NoSQL databases like MongoDB usually adopt eventual consistency instead of ACID properties. (A study from May 2020 identified a bug that disputes claims that Mongo is ACID compliant, as MongoDB’s transactions are not fully isolated.)
HarperDB and PostgreSQL both follow the ANSI SQL standard.
Schema & Tables
With both MongoDB and HarperDB, using JSON allows you to change your schema flexibly without consequence. Documents can vary in terms of key/value pairs.
Both MongoDB and HarperDB scale horizontally, which allows for speed. HarperDB has bidirectional table-level data replication. HarperDB uses a simple pub-sub model; data is replicated by publishing data to different “chat rooms” which different nodes subscribe to and are able to be distributed horizontally.
PostgreSQL scales vertically (as it gets bigger, more space or more memory is needed), therefore it requires downtime to upgrade.
With relational databases like PostgreSQL, altering your table is necessary to make any changes. The whole schema needs to be designed and configured at creation. You might be able to alter a table later on, but this may lead to database downtime and bugs in your application. PostgreSQL databases can use foreign keys which explicitly link data between tables and are used to keep the data normalized.
Use Cases & Summary
As stated in this article, because transactions in PostgreSQL follow ACID properties, it’s a good choice for industries such as fintech. When you absolutely need to control the state of your data, use a relational database like Postgres. Alternatively, if you only have unstructured data, or are working with big data, it might be a good idea to use the horizontal scaling approach with a tool like MongoDB.

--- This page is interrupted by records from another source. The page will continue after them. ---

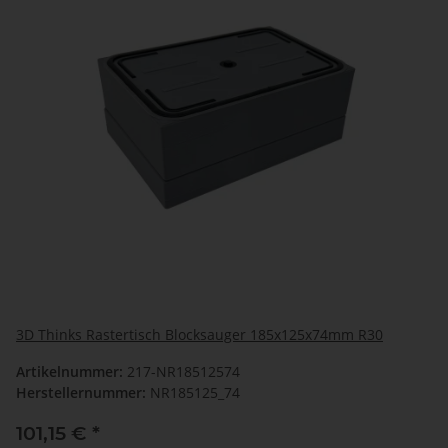
3D Thinks Rastertisch Blocksauger 185x125x74mm R30
Artikelnummer:
217-NR18512574
Herstellernummer:
NR185125_74
101,15 €
*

Use cases where HarperDB might be a better fit than existing systems include projects where you need SQL and NoSQL, rapid application development, integration, edge computing, distributed computing, real-time analytics, and high transactions. Our team will also be the first to tell you when HarperDB is not a good fit for your specific project. HarperDB is not recommended when you need full-text indexing, highly structured relational data, strict consistency across systems, or for projects where developers are not trusted to constrain and maintain data.

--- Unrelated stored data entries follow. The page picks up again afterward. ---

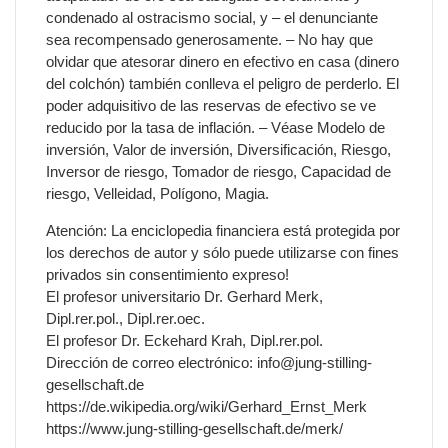
condenado al ostracismo social, y – el denunciante
sea recompensado generosamente. – No hay que
olvidar que atesorar dinero en efectivo en casa (dinero
del colchón) también conlleva el peligro de perderlo. El
poder adquisitivo de las reservas de efectivo se ve
reducido por la tasa de inflación. – Véase Modelo de
inversión, Valor de inversión, Diversificación, Riesgo,
Inversor de riesgo, Tomador de riesgo, Capacidad de
riesgo, Velleidad, Polígono, Magia.
Atención: La enciclopedia financiera está protegida por
los derechos de autor y sólo puede utilizarse con fines
privados sin consentimiento expreso!
El profesor universitario Dr. Gerhard Merk,
Dipl.rer.pol., Dipl.rer.oec.
El profesor Dr. Eckehard Krah, Dipl.rer.pol.
Dirección de correo electrónico: info@jung-stilling-
gesellschaft.de
https://de.wikipedia.org/wiki/Gerhard_Ernst_Merk
https://www.jung-stilling-gesellschaft.de/merk/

Both MongoDB and PostgreSQL are really great tools for certain use cases. They are loved by many and the team at HarperDB is thankful that they have paved the way for technologies like ours to exist. HarperDB was created to expand and blend the capabilities of awesome SQL, NoSQL, and NewSQL products on the market to fill in the gaps and ensure that developers are continuously empowered to use the right tool for the job.